**Exercise objective**
Since the pictures are not wanted, copy only the text of every record exactly.
── Available data
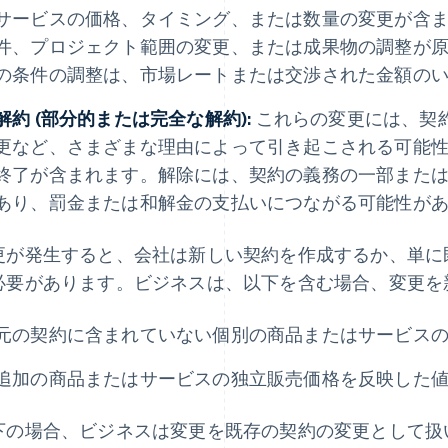
サービスの価格、タイミング、または数量の変更が含
件、プロジェクト範囲の変更、または成果物の調整が
の条件の調整は、市場レートまたは交渉された金額の
解約 (部分的または完全な解約):
これらの変更には、契
更など、さまざまな理由によって引き起こされる可能
終了が含まれます。解除には、契約の義務の一部また
あり、罰金または和解金の支払いにつながる可能性が
更が発生すると、会社は新しい契約を作成するか、単に
必要があります。ビジネスは、以下を含む場合、変更を
元の契約に含まれていない個別の商品またはサービス
追加の商品またはサービスの独立販売価格を反映した
下の場合、ビジネスは変更を既存の契約の変更として扱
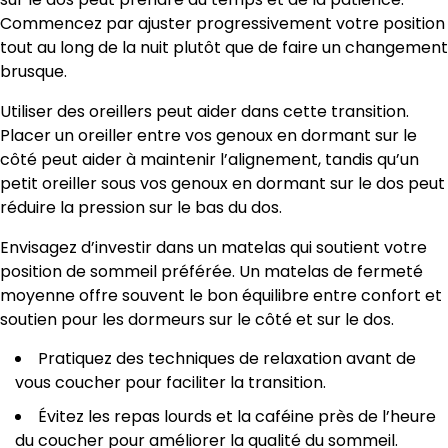
Commencez par ajuster progressivement votre position
tout au long de la nuit plutôt que de faire un changement
brusque.
Utiliser des oreillers peut aider dans cette transition.
Placer un oreiller entre vos genoux en dormant sur le
côté peut aider à maintenir l’alignement, tandis qu’un
petit oreiller sous vos genoux en dormant sur le dos peut
réduire la pression sur le bas du dos.
Envisagez d’investir dans un matelas qui soutient votre
position de sommeil préférée. Un matelas de fermeté
moyenne offre souvent le bon équilibre entre confort et
soutien pour les dormeurs sur le côté et sur le dos.
Pratiquez des techniques de relaxation avant de
vous coucher pour faciliter la transition.
Évitez les repas lourds et la caféine près de l’heure
du coucher pour améliorer la qualité du sommeil.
────
**Finished exercise**
サービスの価格、タイミング、または数量の変更が含
件、プロジェクト範囲の変更、または成果物の調整が
の条件の調整は、市場レートまたは交渉された金額の
解約 (部分的または完全な解約):
これらの変更には、契
更など、さまざまな理由によって引き起こされる可能
終了が含まれます。解除には、契約の義務の一部また
あり、罰金または和解金の支払いにつながる可能性が
更が発生すると、会社は新しい契約を作成するか、単に
必要があります。ビジネスは、以下を含む場合、変更を
元の契約に含まれていない個別の商品またはサービス
追加の商品またはサービスの独立販売価格を反映した
下の場合、ビジネスは変更を既存の契約の変更として扱
Commencez par ajuster progressivement votre position
tout au long de la nuit plutôt que de faire un changement
brusque.
Utiliser des oreillers peut aider dans cette transition.
Placer un oreiller entre vos genoux en dormant sur le
côté peut aider à maintenir l’alignement, tandis qu’un
petit oreiller sous vos genoux en dormant sur le dos peut
réduire la pression sur le bas du dos.
Envisagez d’investir dans un matelas qui soutient votre
position de sommeil préférée. Un matelas de fermeté
moyenne offre souvent le bon équilibre entre confort et
soutien pour les dormeurs sur le côté et sur le dos.
Pratiquez des techniques de relaxation avant de
vous coucher pour faciliter la transition.
Évitez les repas lourds et la caféine près de l’heure
du coucher pour améliorer la qualité du sommeil.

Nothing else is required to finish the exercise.